B.O. BONANZA
Season sees record box office intake pass $6 bil
The Christmas weekend is expected to add more than $140 million to the annual cume and the remaining three calendar days will see a finish of better than $6.2 billion. The final tally will translate to roughly a 7.8% increase from one year ago and also come close to record admissions of 1.3 billion.
The prospect of a $6 billion-plus year was evident from the results of first-quarter filmgoing. In fact, entering the summer, B.O. performance plotted out to almost $6.5 billion. However, weak returns in May and June necessitated more conservative projections.
Since Labor Day, moviegoing kept apace of prior years, indicating the likelihood of a finale perhaps a tad shy of $6.2 billion. However, record Christmas viewing that's ballooned about 25% from a year ago now assures reaching that level.

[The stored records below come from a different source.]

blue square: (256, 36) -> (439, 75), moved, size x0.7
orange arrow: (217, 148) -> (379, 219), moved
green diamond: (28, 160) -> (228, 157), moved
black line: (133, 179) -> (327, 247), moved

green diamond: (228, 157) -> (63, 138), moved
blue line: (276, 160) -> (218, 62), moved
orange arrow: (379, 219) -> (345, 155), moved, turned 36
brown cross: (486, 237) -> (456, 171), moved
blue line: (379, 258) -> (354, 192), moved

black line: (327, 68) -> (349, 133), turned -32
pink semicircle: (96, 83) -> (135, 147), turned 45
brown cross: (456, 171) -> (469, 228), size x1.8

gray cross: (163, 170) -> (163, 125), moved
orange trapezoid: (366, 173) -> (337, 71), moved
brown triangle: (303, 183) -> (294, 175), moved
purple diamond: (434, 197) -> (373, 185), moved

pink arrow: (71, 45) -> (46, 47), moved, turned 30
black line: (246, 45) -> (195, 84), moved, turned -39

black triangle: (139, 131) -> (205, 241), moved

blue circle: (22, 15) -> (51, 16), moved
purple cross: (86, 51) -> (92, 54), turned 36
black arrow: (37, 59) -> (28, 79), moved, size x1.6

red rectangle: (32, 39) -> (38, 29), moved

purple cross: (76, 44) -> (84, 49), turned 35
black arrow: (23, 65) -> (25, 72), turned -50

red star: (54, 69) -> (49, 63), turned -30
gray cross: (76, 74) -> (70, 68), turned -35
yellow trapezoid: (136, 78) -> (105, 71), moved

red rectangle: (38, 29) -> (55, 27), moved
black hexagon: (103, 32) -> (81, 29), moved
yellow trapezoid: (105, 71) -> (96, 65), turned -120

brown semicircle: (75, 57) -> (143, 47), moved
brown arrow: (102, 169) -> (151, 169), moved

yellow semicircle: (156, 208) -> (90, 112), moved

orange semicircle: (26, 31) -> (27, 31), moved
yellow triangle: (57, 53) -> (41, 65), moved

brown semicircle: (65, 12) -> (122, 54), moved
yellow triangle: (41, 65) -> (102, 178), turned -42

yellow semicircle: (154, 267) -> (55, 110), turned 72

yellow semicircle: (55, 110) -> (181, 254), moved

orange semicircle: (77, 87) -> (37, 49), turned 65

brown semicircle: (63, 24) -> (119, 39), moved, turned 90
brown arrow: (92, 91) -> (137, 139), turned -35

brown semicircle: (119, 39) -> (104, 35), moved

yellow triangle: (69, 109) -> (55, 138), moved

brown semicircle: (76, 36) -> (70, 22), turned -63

Individual performance of holiday releases and the arrival of the last sputter of national debuts resulted in slight shifts in market share performance.
Sony has long been assured of top spot with combined grosses from 1997 releases approaching $1.3 billion and close to 21% of the marketplace. Buena Vista trails in second by more than 6%, and though the company will fall short of $1 billion domestically for the first time in three years, it's released fewer titles and shifted emphasis to overseas territories where it controls rights to such pics as "Air Force One" and "Face/Off."
Paramount pulled past Warner Bros. during the holidays thanks to buoyant biz on "Titanic" and will dock in third. The other major switch saw Miramax surpass New Line as a result of the late-year openings of "Scream 2" and "Jackie Brown" and the expansion of "Good Will Hunting." New Line's most recent wide release was the pre-Thanksgiving "Mortal Kombat Annihilation."